- **DESCRIPTION OF THE TASK**: The entries must be repeated verbatim, and their images left out.

- **INFORMATION PROVIDED**:
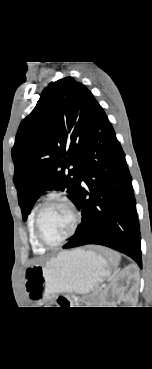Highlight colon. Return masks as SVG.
<instances>
[{
  "label": "colon",
  "instance_id": "1",
  "mask_svg": "<svg viewBox=\"0 0 152 369\" xmlns=\"http://www.w3.org/2000/svg\"><path fill=\"white\" fill-rule=\"evenodd\" d=\"M54 304L58 307H71L73 306L74 302L69 296L60 295Z\"/></svg>",
  "mask_w": 152,
  "mask_h": 369
}]
</instances>
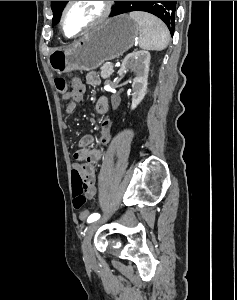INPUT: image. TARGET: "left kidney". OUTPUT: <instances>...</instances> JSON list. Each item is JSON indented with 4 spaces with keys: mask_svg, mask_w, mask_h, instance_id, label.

- **RESPONSE**:
Highlight colon. Return masks as SVG.
<instances>
[{
  "label": "colon",
  "instance_id": "1",
  "mask_svg": "<svg viewBox=\"0 0 152 369\" xmlns=\"http://www.w3.org/2000/svg\"><path fill=\"white\" fill-rule=\"evenodd\" d=\"M54 304L58 307H71L73 306L74 302L69 296L60 295Z\"/></svg>",
  "mask_w": 152,
  "mask_h": 369
}]
</instances>
INPUT: image. TARGET: "left kidney". OUTPUT: <instances>...</instances> JSON list. Each item is JSON indented with 4 spaces with keys: mask_svg, mask_w, mask_h, instance_id, label.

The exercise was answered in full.